Mi padre se llamaba Jesús y era practicante en un pueblo pequeño pero feo, como le gustaba describirlo a él. Básicamente su trabajo consistía en poner inyecciones. Su consulta la tenía en casa, con puerta a la calle, donde la gente entraba no directamente a la consulta sino en una sala de espera. La calle era estrecha y corta y la gente se amontonaba en esa sala como si de un cine se tratara.

En esta calle he jugado, algunas veces sola con una pelota y una pared y la mayoría de las veces con mis dos mejores amigas, Mirian y Elisa, las dos vecinas. Jugábamos a la comba, a la goma, al pilla-pilla, a la pídola, al burro, a los enemigos, a la pelota, a saltar desde lo más alto, al escondite, a adivinar películas, al teléfono escacharrado, a poner nombres a las estrellas, a adivinar el futuro, a escribir secretos invisibles con zumo de limón en un papel cuadriculado. Pero sobre todo, lo que más nos gustaba era contarnos historias y adivinar si eran reales o inventadas. Le llamábamos el juego de Verdad o Mentira. Si asegurábamos que era verdad, teníamos que ir al sitio donde ocurría la historia y demostrarlo. Así que las historias que nos contábamos tenían que pasar normalmente en las casas vecinas. Como este juego nos lo tomábamos muy en serio, teníamos la manía de meternos en las casas ajenas y enterarnos de todo lo que pasaba. Así descubrimos muchos secretos, algunos muy inocentes, como el del agua, por ejemplo. La Puri echaba agua a la botella de vino para que su marido no se emborrachara en las comidas. O la Nina, que hacía lo mismo en la leche que luego vendía. También descubrimos otros, como el del marido de la peluquera que se hacía carantoñas con el hijo del del cine en el corral de su casa que daba pared con pared con la casa de Elisa.

Una de las vecinas de mi calle era una mujer que no podía hablar y era conocida por todos como “la muda”. Nunca supimos su nombre real, pero era nuestra mayor abastecedora de historias. La muda tenía mucho carácter y tenía mucha necesidad de hacerse entender y siempre que nos veía pasar por delante de su casa nos llamaba. Casi siempre estaba enfadada, y se dedicaba a dar alaridos y a mover mucho los brazos y a señalarse distintos sitios del cuerpo. Como ni ella ni nosotras conocíamos el lenguaje de signos, era como jugar a la mímica con ella y adivinar lo que decía.
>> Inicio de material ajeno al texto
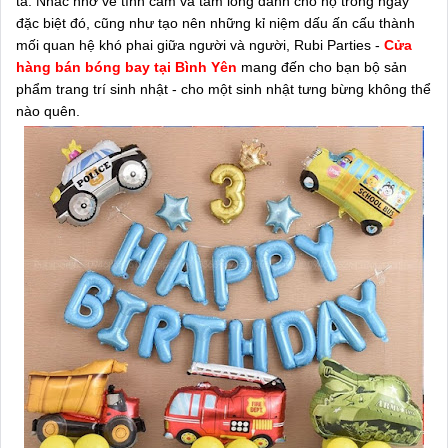
ta. Nhắc nhở về tình cảm và tấm lòng dành cho họ trong ngày
đặc biệt đó, cũng như tạo nên những kỉ niệm dấu ấn cấu thành
mối quan hệ khó phai giữa người và người, Rubi Parties -
Cửa
hàng bán bóng bay tại Bình Yên
mang đến cho bạn bộ sản
phẩm trang trí sinh nhật - cho một sinh nhật tưng bừng không thể
nào quên.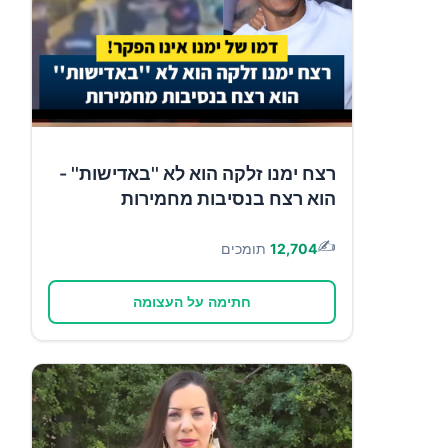
רצח ימנו זלקה הוא לא ''באדישות'' -
הוא רצח בנסיבות מחמירות
✍️
12,704
תומכים
חתימה על העצומה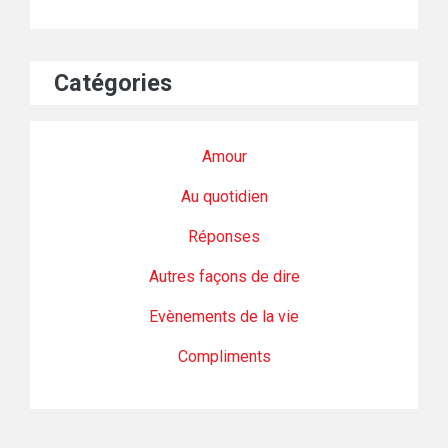
Catégories
Amour
Au quotidien
Réponses
Autres façons de dire
Evènements de la vie
Compliments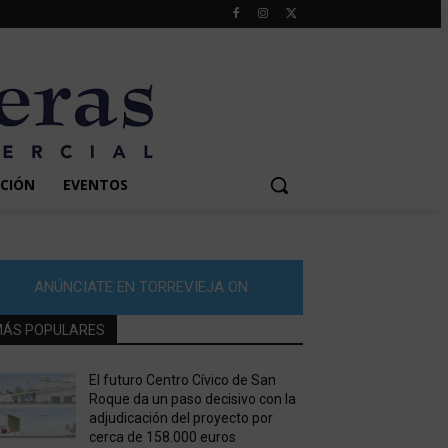
CIÓN
EVENTOS
ANÚNCIATE EN TORREVIEJA ON
ÁS POPULARES
El futuro Centro Cívico de San
Roque da un paso decisivo con la
adjudicación del proyecto por
cerca de 158.000 euros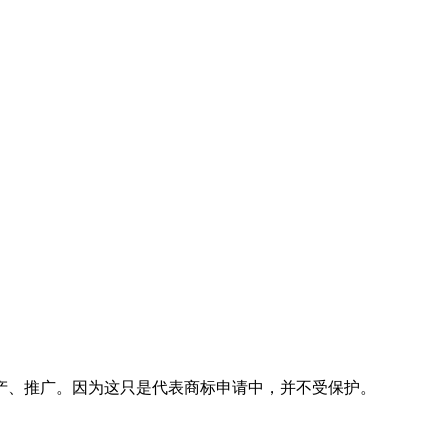
产、推广。因为这只是代表商标申请中，并不受保护。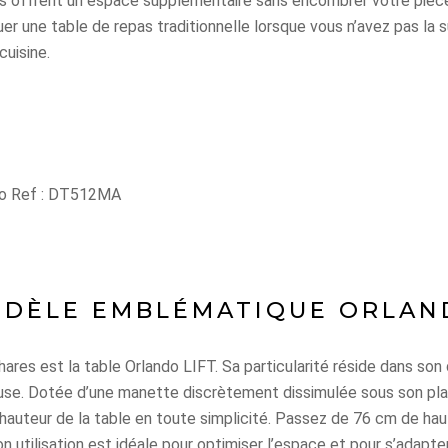
ous offrent un espace supplémentaire sans encombrer votre pièc
r une table de repas traditionnelle lorsque vous n’avez pas la 
cuisine.
do Ref : DT512MA
DÈLE EMBLÉMATIQUE ORLAND
ares est la table Orlando LIFT. Sa particularité réside dans son 
euse. Dotée d’une manette discrètement dissimulée sous son pla
hauteur de la table en toute simplicité. Passez de 76 cm de hau
n utilisation est idéale pour optimiser l’espace et pour s’adapte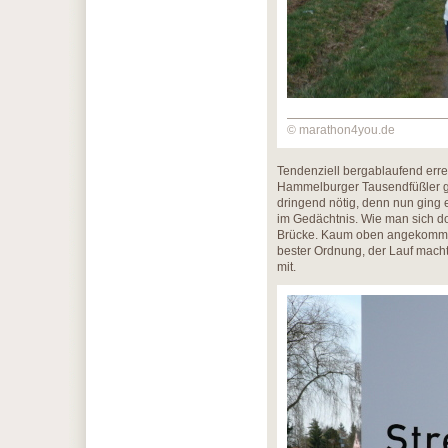
© marathon4you.de
Tendenziell bergablaufend erre
Hammelburger Tausendfüßler ge
dringend nötig, denn nun ging e
im Gedächtnis. Wie man sich doc
Brücke. Kaum oben angekommen,
bester Ordnung, der Lauf mach
mit.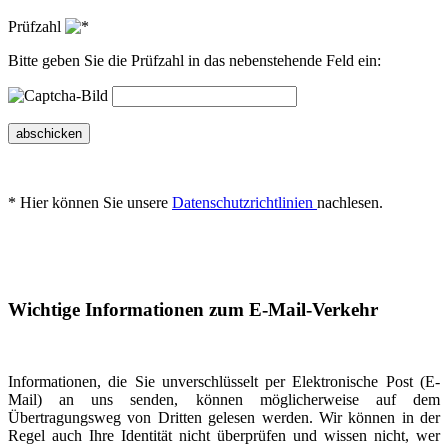
Prüfzahl
Bitte geben Sie die Prüfzahl in das nebenstehende Feld ein:
abschicken
* Hier können Sie unsere
Datenschutzrichtlinien
nachlesen.
Wichtige Informationen zum E-Mail-Verkehr
Informationen, die Sie unverschlüsselt per Elektronische Post (E-
Mail) an uns senden, können möglicherweise auf dem
Übertragungsweg von Dritten gelesen werden. Wir können in der
Regel auch Ihre Identität nicht überprüfen und wissen nicht, wer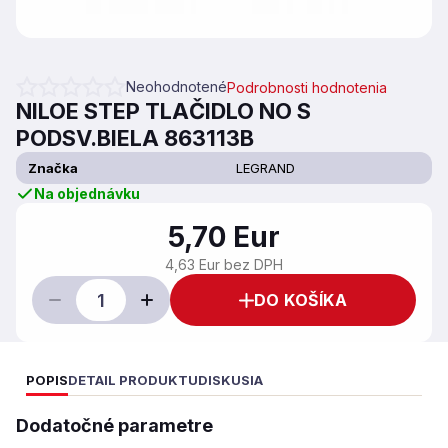
Neohodnotené
Podrobnosti hodnotenia
Priemerné hodnotenie produktu je 0,0 z 5 hviezdičiek.
NILOE STEP TLAČIDLO NO S
PODSV.BIELA 863113B
Značka
LEGRAND
Na objednávku
5,70 Eur
4,63 Eur bez DPH
DO KOŠÍKA
POPIS
DETAIL PRODUKTU
DISKUSIA
Dodatočné parametre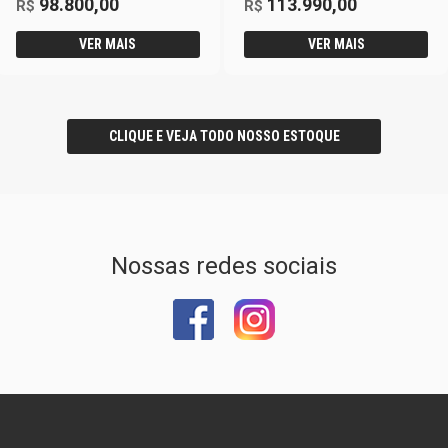
98.800,00
113.990,00
R$
R$
VER MAIS
VER MAIS
CLIQUE E VEJA TODO NOSSO ESTOQUE
Nossas redes sociais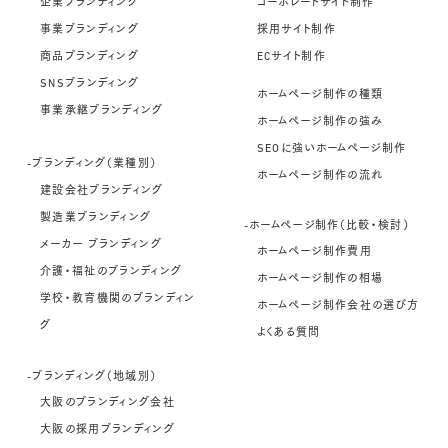
企業ブランディング
コーポレートサイト制作
事業ブランディング
採用サイト制作
商品ブランディング
ECサイト制作
SNSブランディング
ホームページ制作の種類
事業承継ブランディング
ホームページ制作の強み
SEOに強いホームページ制作
-ブランディング（業種別）
ホームページ制作の流れ
建設会社ブランディング
製造業ブランディング
-ホームページ制作（比較・検討）
メーカー ブランディング
ホームページ制作費用
介護・福祉のブランディング
ホームページ制作の相場
学校・教育機関のブランディン
ホームページ制作会社の選び方
グ
よくある質問
-ブランディング（地域別）
大阪のブランディング会社
大阪の採用ブランディング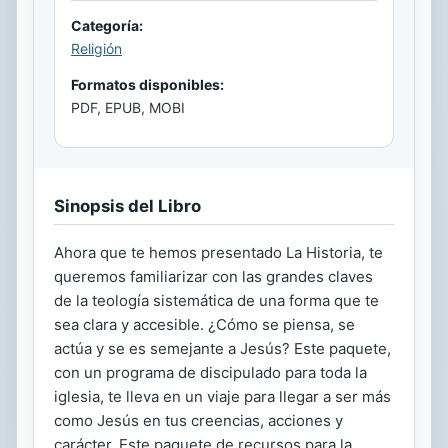
Categoría:
Religión
Formatos disponibles:
PDF, EPUB, MOBI
Sinopsis del Libro
Ahora que te hemos presentado La Historia, te
queremos familiarizar con las grandes claves
de la teología sistemática de una forma que te
sea clara y accesible. ¿Cómo se piensa, se
actúa y se es semejante a Jesús? Este paquete,
con un programa de discipulado para toda la
iglesia, te lleva en un viaje para llegar a ser más
como Jesús en tus creencias, acciones y
carácter. Este paquete de recursos para la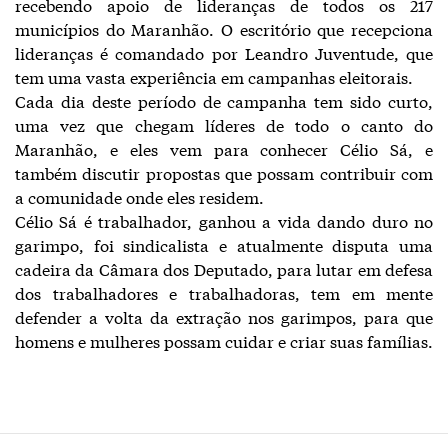
recebendo apoio de lideranças de todos os 217
municípios do Maranhão. O escritório que recepciona
lideranças é comandado por Leandro Juventude, que
tem uma vasta experiência em campanhas eleitorais.
Cada dia deste período de campanha tem sido curto,
uma vez que chegam líderes de todo o canto do
Maranhão, e eles vem para conhecer Célio Sá, e
também discutir propostas que possam contribuir com
a comunidade onde eles residem.
Célio Sá é trabalhador, ganhou a vida dando duro no
garimpo, foi sindicalista e atualmente disputa uma
cadeira da Câmara dos Deputado, para lutar em defesa
dos trabalhadores e trabalhadoras, tem em mente
defender a volta da extração nos garimpos, para que
homens e mulheres possam cuidar e criar suas famílias.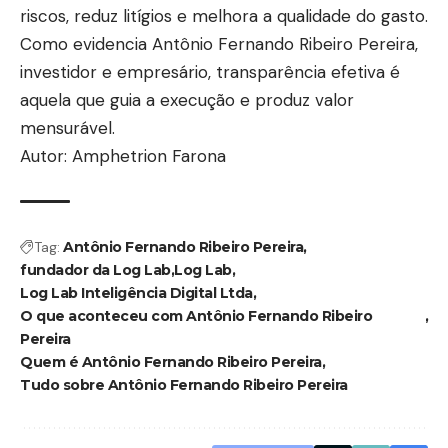
riscos, reduz litígios e melhora a qualidade do gasto.
Como evidencia Antônio Fernando Ribeiro Pereira,
investidor e empresário, transparência efetiva é
aquela que guia a execução e produz valor
mensurável.
Autor: Amphetrion Farona
Tag:
Antônio Fernando Ribeiro Pereira
fundador da Log Lab
Log Lab
Log Lab Inteligência Digital Ltda
O que aconteceu com Antônio Fernando Ribeiro
Pereira
Quem é Antônio Fernando Ribeiro Pereira
Tudo sobre Antônio Fernando Ribeiro Pereira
Un día vi pasar a un hombre a casa de la muda justo antes de bajar a la calle. Cuando nos pusimos a jugar a Verdad o Mentira, se me ocurrió decir que la muda había matado a un hombre. Enseguida, mis amigas gritaron que era mentira y yo dije que era verdad, y me pidieron que diera más explicaciones. Yo les describí con todo tipo de detalles cómo era el hombre que había visto entrar y les dije también cómo la muda lo había matado. Mis amigas no se creyeron ni una palabra, así que fuimos hacia la casa de la muda a comprobarlo. Cuando nos íbamos acercando, vimos a ésta más alterada de lo normal y nos llamó moviendo las manos para que entráramos a su casa. Cuando entramos, vimos a un muerto tirado en el suelo del patio. Era el mismo hombre que yo les había descrito. Mis amigas y yo no podíamos creer lo que estábamos viendo pero gritamos a la vez: “¡era verdad!”. La muda nos lanzó uno de esos sonidos extraños suyos y un buen meneo para que pidiéramos ayuda, así que salimos de allí horrorizadas.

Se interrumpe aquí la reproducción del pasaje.